The City of Sarasota Should Ditch the David and Embrace Its Fishy Heritage
On Oct. 14, 1902, 53 residents of a small outpost on the Gulf of Mexico met to create a new town, Sarasota. When they disbanded long after midnight, they had hammered out the municipality’s first charter, selected J. Hamilton Gillespie, a Scottish settler, as the town’s first mayor, and decided upon a town motto (“May Sarasota Prosper”) and a town seal. Recorded first in a crude hand drawing, the seal depicted everything that up to that point had made Sarasota special: a ray-spouting sun rising over a row of palmettos and shell-strewn waters, with a mullet swimming in the foreground.
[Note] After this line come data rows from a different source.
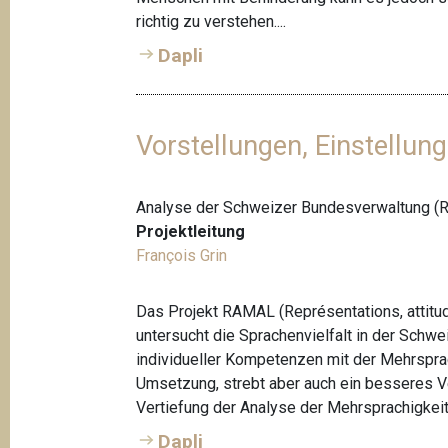
richtig zu verstehen....
Dapli
Vorstellungen, Einstellu
Analyse der Schweizer Bundesverwaltung 
Projektleitung
François Grin
Das Projekt RAMAL (Représentations, attitu
untersucht die Sprachenvielfalt in der Schw
individueller Kompetenzen mit der Mehrsprac
Umsetzung, strebt aber auch ein besseres V
Vertiefung der Analyse der Mehrsprachigkeit
Dapli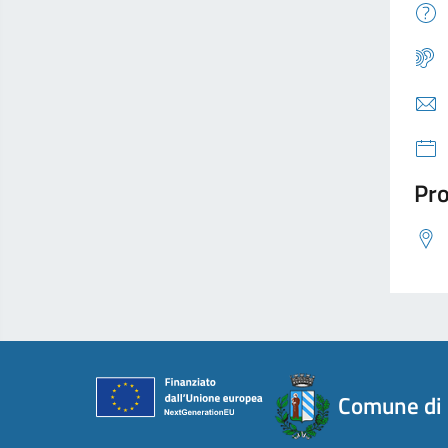
Pro
Comune di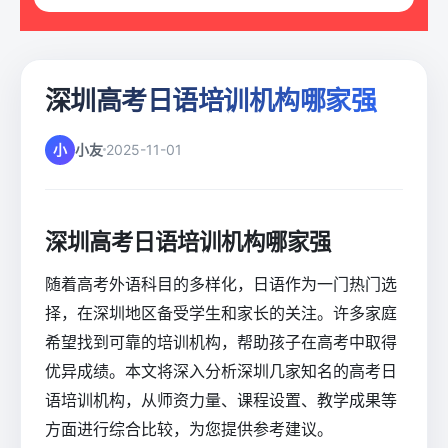
深圳高考日语培训机构哪家强
小
小友
2025-11-01
深圳高考日语培训机构哪家强
随着高考外语科目的多样化，日语作为一门热门选
择，在深圳地区备受学生和家长的关注。许多家庭
希望找到可靠的培训机构，帮助孩子在高考中取得
优异成绩。本文将深入分析深圳几家知名的高考日
语培训机构，从师资力量、课程设置、教学成果等
方面进行综合比较，为您提供参考建议。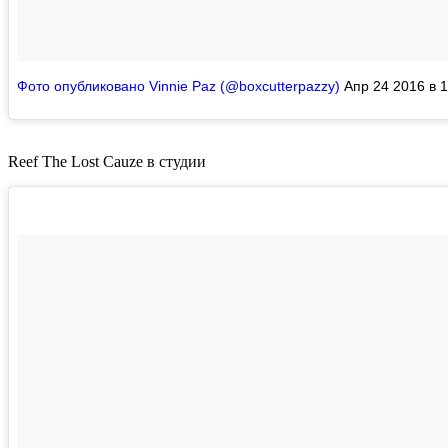
Фото опубликовано Vinnie Paz (@boxcutterpazzy)
Апр 24 2016 в 
Reef The Lost Cauze
в студии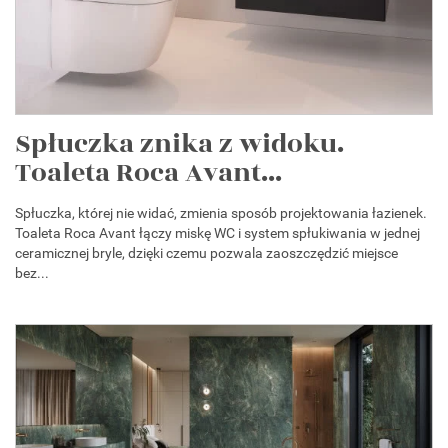
Spłuczka znika z widoku.
Toaleta Roca Avant...
Spłuczka, której nie widać, zmienia sposób projektowania łazienek.
Toaleta Roca Avant łączy miskę WC i system spłukiwania w jednej
ceramicznej bryle, dzięki czemu pozwala zaoszczędzić miejsce
bez...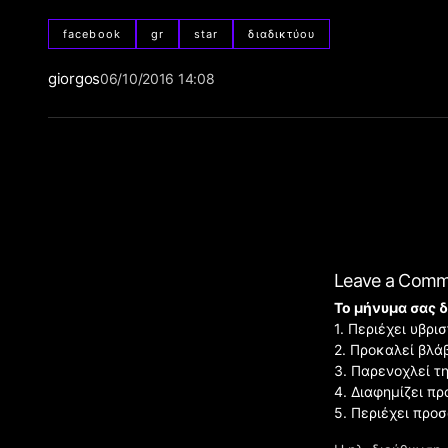
facebook
gr
star
διαδικτύου
giorgos
06/10/2016 14:08
Leave a Com
Το μήνυμα σας δ
1. Περιέχει υβρ
2. Προκαλεί βλά
3. Παρενοχλεί τ
4. Διαφημίζει πρ
5. Περιέχει προ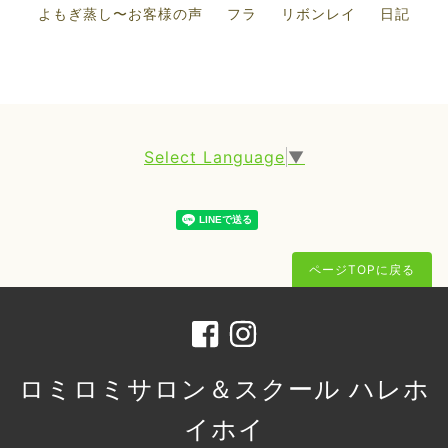
よもぎ蒸し〜お客様の声
フラ
リボンレイ
日記
Select Language
▼
ページTOPに戻る
ロミロミサロン＆スクール ハレホ
イホイ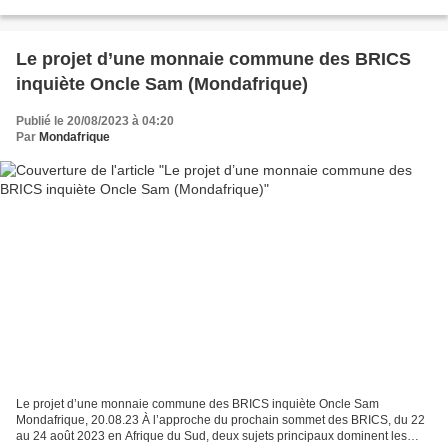
à élargir son influence afin...
Le projet d’une monnaie commune des BRICS
inquiète Oncle Sam (Mondafrique)
Publié le 20/08/2023 à 04:20
Par
Mondafrique
Le projet d’une monnaie commune des BRICS inquiète Oncle Sam
Mondafrique, 20.08.23 À l’approche du prochain sommet des BRICS, du 22
au 24 août 2023 en Afrique du Sud, deux sujets principaux dominent les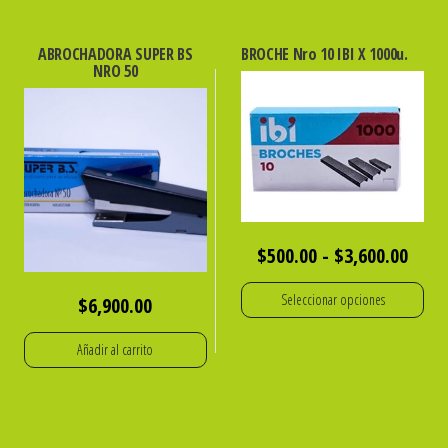
ABROCHADORA SUPER BS
BROCHE Nro 10 IBI X 1000u.
NRO 50
Rang
$
500.00
-
$
3,600.00
de
Seleccionar opciones
$
6,900.00
preci
Este
desd
Añadir al carrito
producto
$500
tiene
hast
múltiples
$3,6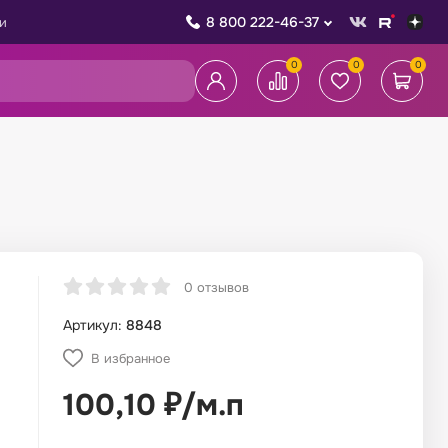
8 800 222-46-37
и
0
0
0
0 отзывов
Артикул:
8848
В избранное
100,10
₽
/
м.п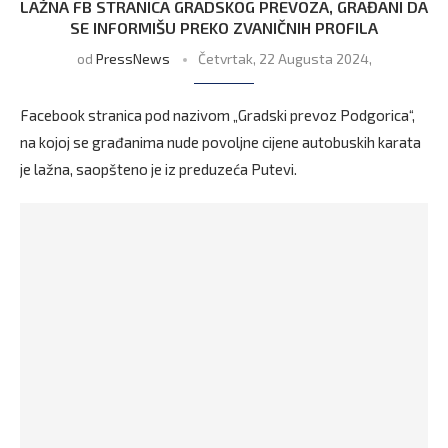
LAŽNA FB STRANICA GRADSKOG PREVOZA, GRAĐANI DA
SE INFORMIŠU PREKO ZVANIČNIH PROFILA
od
PressNews
Četvrtak, 22 Augusta 2024,
Facebook stranica pod nazivom „Gradski prevoz Podgorica“,
na kojoj se građanima nude povoljne cijene autobuskih karata
je lažna, saopšteno je iz preduzeća Putevi.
Few people know it, but a more refined version of that original image remains the official seal of the City of Sarasota and is still used on official documents and proclamations. The image is emblazoned in the terrazzo floor of downtown’s city-owned Federal Building; a modified version on a patch is still worn today by Sarasota Police Department officers.
Still, when residents think of the image of the City of Sarasota, it’s Michelangelo’s David that comes to mind. While still maintaining the mullet as its official seal, in 1988 the City Commission adopted a rendering of the David as the city’s new “logo.”
That could change. Two years ago, the city began exploring the possibility of rebranding, which included rethinking its use of the David as its primary image. I can think of no better representation of the charms of Sarasota than those laid out in the city’s original seal, with the beautiful, flavorful, iconic mullet front and center. May Sarasota prosper once again.